Michel Bouvier
Développer le bon médicament pour la bonne personne, c’est maintenant possible. Cette « médecine personnalisée » est basée sur la chimie médicinale, dont l’objectif est de découvrir ou de développer des molécules thérapeutiques bien ciblées. Ainsi, par l’étude du fonctionnement des médicaments à l’échelle moléculaire, le lauréat participe à la conception des thérapies du futur. Comme il s’agit d’un défi colossal, il a su miser sur l’expertise complémentaire de collaborateurs de divers pays, et tout particulièrement la France.
Depuis plus de 20 ans, des chercheurs français collaborent avec succès aux recherches de Michel Bouvier. De ces échanges scientifiques sur la signalisation cellulaire des récepteurs couplés aux protéines G (RCPG) ont émergé des résultats parfois révolutionnaires. Sur le plan fondamental, ils ont travaillé sur les mécanismes moléculaires qui contrôlent une chaîne de réactions dans les cellules, appelée communication cellulaire. Ces mécanismes ont souvent un impact sur le développement de nouveaux médicaments. Trois projets clés sont issus de cette synergie scientifique.
En collaboration avec A. Donny Strosberg et Stefano Marullo de l’Institut Cochin de génétique moléculaire de Paris, Michel Bouvier a élucidé certains des mécanismes contrôlant l’efficacité et la sélectivité de signalisation des RCPG. Comme ces récepteurs sont une cible prépondérante pour le développement de médicaments, les résultats de ces travaux sont maintenant utilisés par l’industrie pharmaceutique pour développer des thérapies plus efficaces et comportant moins d’effets secondaires, dont le développement de tolérance aux traitements.
Un autre projet collaboratif, cette fois avec Pierre Boulanger de l’Institut de biologie de Montpellier, ainsi qu’avec Stephano Marullo et A. Donny Strosberg, tous deux de l’Institut Cochin, concerne le développement d’une technique de production de masse des RCPG dans des baculovirus, soit des virus utilisés en culture de cellules.
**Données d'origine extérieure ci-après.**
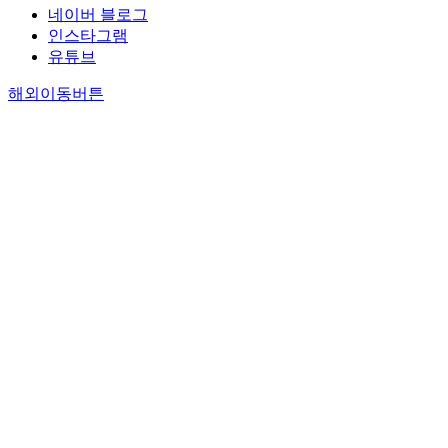
네이버 블로그
인스타그램
유튜브
해외이동버튼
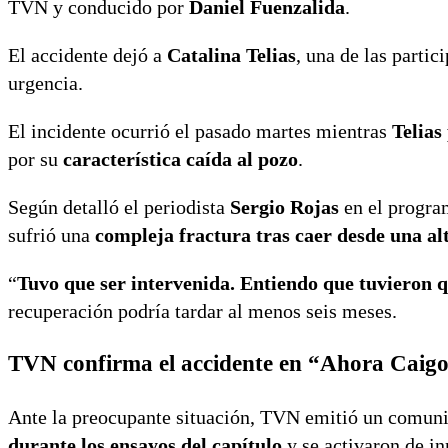
TVN y conducido por
Daniel Fuenzalida
.
El accidente dejó a
Catalina Telias
, una de las partic
urgencia.
El incidente ocurrió el pasado martes mientras
Telias
por su
característica caída al pozo
.
Según detalló el periodista
Sergio Rojas
en el progra
sufrió una
compleja fractura tras caer desde una al
“
Tuvo que ser intervenida. Entiendo que tuvieron q
recuperación podría tardar al menos seis meses.
TVN confirma el accidente en “Ahora Caig
Ante la preocupante situación, TVN emitió un comunic
durante los ensayos del capítulo
y se activaron de i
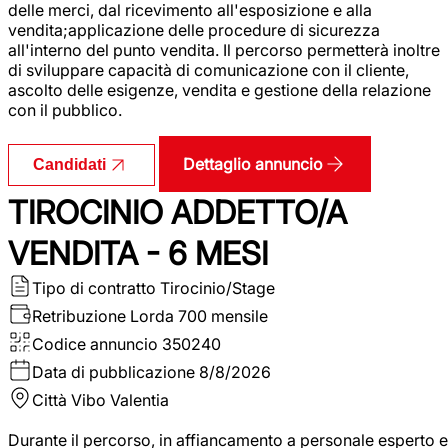
delle merci, dal ricevimento all'esposizione e alla
vendita;applicazione delle procedure di sicurezza
all'interno del punto vendita. Il percorso permetterà inoltre
di sviluppare capacità di comunicazione con il cliente,
ascolto delle esigenze, vendita e gestione della relazione
con il pubblico.
Dettaglio annuncio
Candidati
TIROCINIO ADDETTO/A
VENDITA - 6 MESI
Tipo di contratto
Tirocinio/Stage
Retribuzione Lorda
700 mensile
Codice annuncio
350240
Data di pubblicazione
8/8/2026
Città
Vibo Valentia
Durante il percorso, in affiancamento a personale esperto e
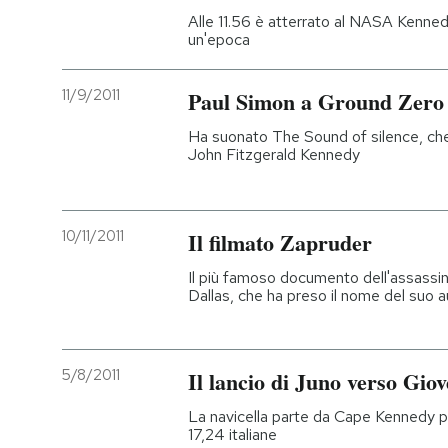
Alle 11.56 è atterrato al NASA Kenned
un'epoca
11/9/2011
Paul Simon a Ground Zero
Ha suonato The Sound of silence, che
John Fitzgerald Kennedy
10/11/2011
Il filmato Zapruder
Il più famoso documento dell'assassi
Dallas, che ha preso il nome del suo 
5/8/2011
Il lancio di Juno verso Giov
La navicella parte da Cape Kennedy per
17,24 italiane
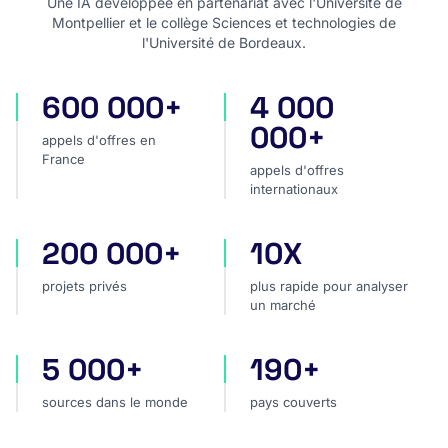
Une IA développée en partenariat avec l'Université de
Montpellier et le collège Sciences et technologies de
l'Université de Bordeaux.
600 000+
4 000
appels d'offres en France
appels d'offres internatio
000+
appels d'offres en
France
appels d'offres
internationaux
200 000+
10X
projets privés
plus rapide pour analyser
projets privés
plus rapide pour analyser
un marché
5 000+
190+
sources dans le monde
pays couverts
sources dans le monde
pays couverts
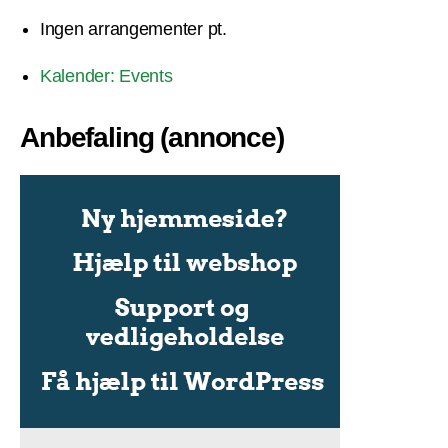
Ingen arrangementer pt.
Kalender: Events
Anbefaling (annonce)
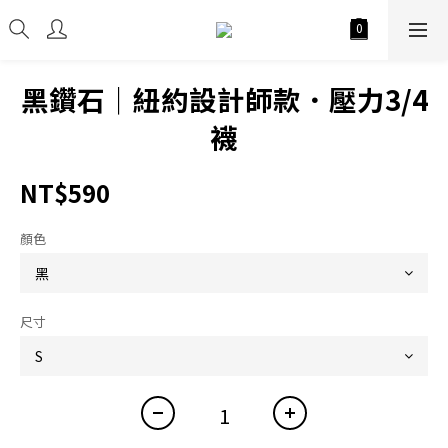
黑鑽石｜紐約設計師款．壓力3/4
襪
NT$590
顏色
尺寸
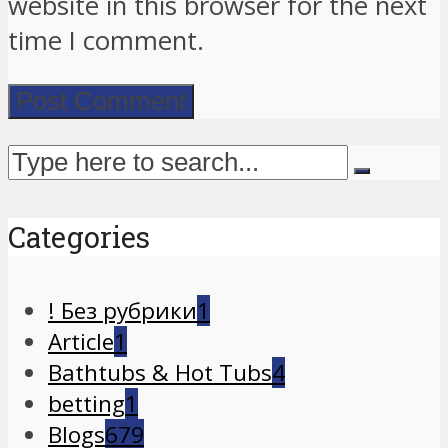
website in this browser for the next
time I comment.
Categories
! Без рубрики
1
Article
1
Bathtubs & Hot Tubs
4
betting
1
Blogs
679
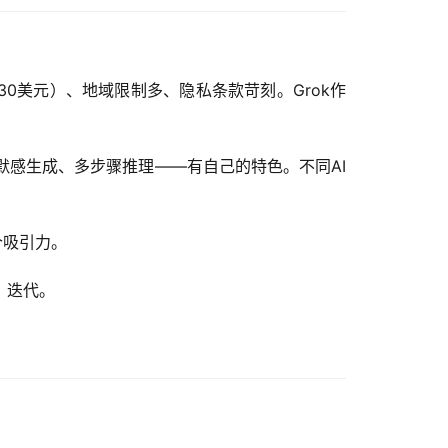
贵（一月30美元）、地域限制多、隐私条款苛刻。Grok作
、幽默感生成、多步骤推理——有自己的特色。不同AI
个吸引力。
线、迭代。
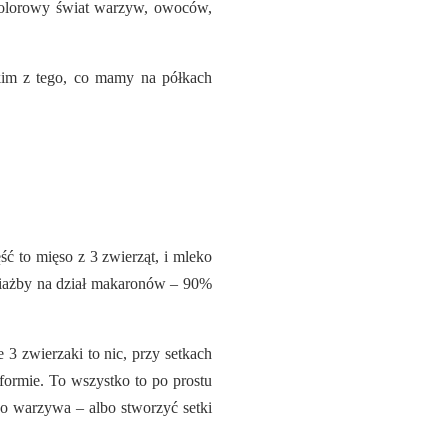
y kolorowy świat warzyw, owoców,
tkim z tego, co mamy na półkach
ć to mięso z 3 zwierząt, i mleko
ociażby na dział makaronów – 90%
 3 zwierzaki to nic, przy setkach
 formie. To wszystko to po prostu
o warzywa – albo stworzyć setki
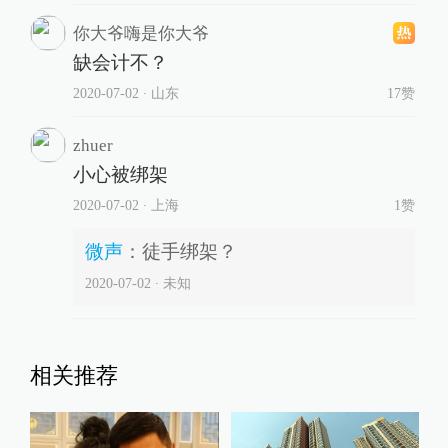
你大爷嗨是你大爷
缺会计不？
2020-07-02
∙ 山东
17赞
zhuer
小心被绑架
2020-07-02
∙ 上海
1赞
微声
：
徒手绑架？
2020-07-02
∙ 未知
相关推荐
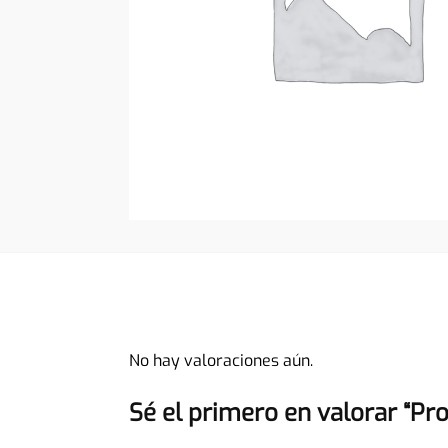
No hay valoraciones aún.
Sé el primero en valorar “Pr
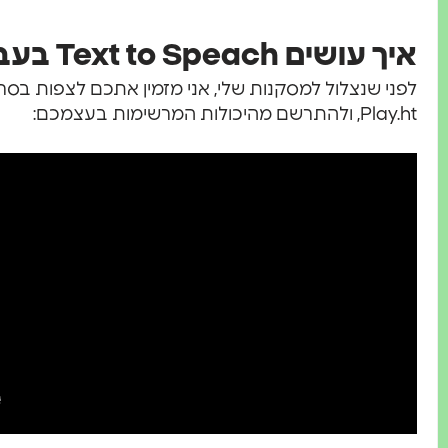
איך עושים Text to Speach בעברית?
לפני שנצלול למסקנות שלי, אני מזמין אתכם לצפות בס
Play.ht, ולהתרשם מהיכולות המרשימות בעצמכם:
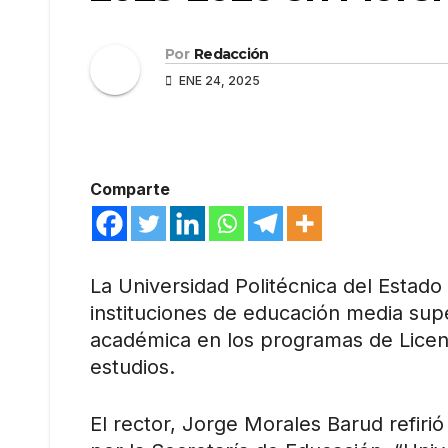
Por
Redacción
ENE 24, 2025
Comparte
La Universidad Politécnica del Esta
instituciones de educación media supe
académica en los programas de Licenc
estudios.
El rector, Jorge Morales Barud refiri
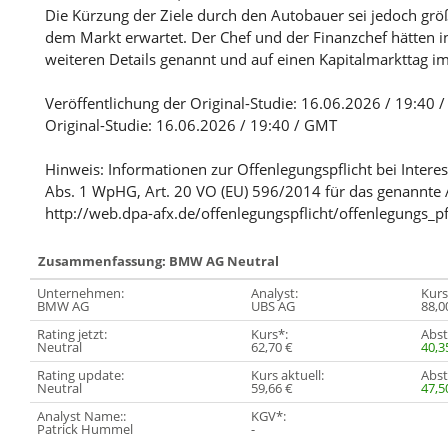
Die Kürzung der Ziele durch den Autobauer sei jedoch grö
dem Markt erwartet. Der Chef und der Finanzchef hätten i
weiteren Details genannt und auf einen Kapitalmarkttag 
Veröffentlichung der Original-Studie: 16.06.2026 / 19:40 
Original-Studie: 16.06.2026 / 19:40 / GMT
Hinweis: Informationen zur Offenlegungspflicht bei Intere
Abs. 1 WpHG, Art. 20 VO (EU) 596/2014 für das genannte 
http://web.dpa-afx.de/offenlegungspflicht/offenlegungs_pf
Zusammenfassung: BMW AG Neutral
Unternehmen:
Analyst:
Kurs
BMW AG
UBS AG
88,0
Rating jetzt:
Kurs*:
Abst
Neutral
62,70 €
40,
Rating update:
Kurs aktuell:
Abst
Neutral
59,66 €
47,
Analyst Name::
KGV*:
Patrick Hummel
-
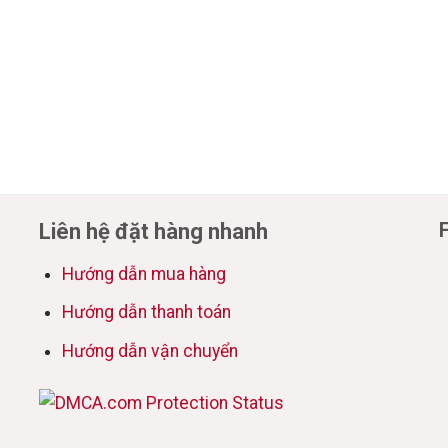
Liên hệ đặt hàng nhanh
Hướng dẫn mua hàng
Hướng dẫn thanh toán
Hướng dẫn vận chuyển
Cette méthode qui est maintenant utilisée par plusieurs laboratoires a notamment été exploitée sous licence par une entreprise japonaise pour la production d’anticorps diagnostiques.
Les chercheurs Ralf Jockers et Stephano Marullo, toujours de l’Institut Cochin, ont aussi jumelé leurs efforts à ceux du lauréat. Ils ont découvert que les RCPG pouvaient s’associer entre eux et former des complexes homo- ou hétéro-oligomériques. Cette découverte révolutionnaire a entraîné un changement de paradigme, puisqu’on pensait que les récepteurs étaient organisés en monomères. S’ouvre alors de nouvelles perspectives pour le développement de médicaments contrôlant l’état oligomérique des récepteurs.
En 2006, Michel Bouvier a remporté le prix Acfas Léo-Pariseau. On avait alors souligné son innovation méthodologique liée à la méthode du BRET, soit le transfert d’énergie par résonance de bioluminescence. Depuis, il a poursuivi ses avancées dans ce domaine : le BRET, déjà appliqué à l’étude des interactions protéine-protéine dans les cellules vivantes, a été optimisé pour l’imagerie, en collaboration avec Julie Perroy et Laurent Fagni, tous deux du CNRS de Montpellier. Le fait de pouvoir suivre en temps réel les interactions protéiques dans des cellules vivantes a propulsé le laboratoire de Michel Bouvier au sommet. Aujourd’hui, des chercheurs d’Amérique du Nord et d’Europe s’y rendent pour apprendre cette technique et l’adapter à leurs propres recherches.
Les échanges scientifiques entre Michel Bouvier et les chercheurs français ont aussi lieu hors des laboratoires. En effet, le lauréat a été conseiller scientifique en France, tant au privé qu’au public, il a été rédacteur en chef pour le Québec de la revue franco-québécoise Médecine/Sciences de 2005 à 2011, et il a formé 22 étudiants et stagiaires postdoctoraux français. Produire une science sans frontières, voilà qui résume bien la philosophie du chercheur.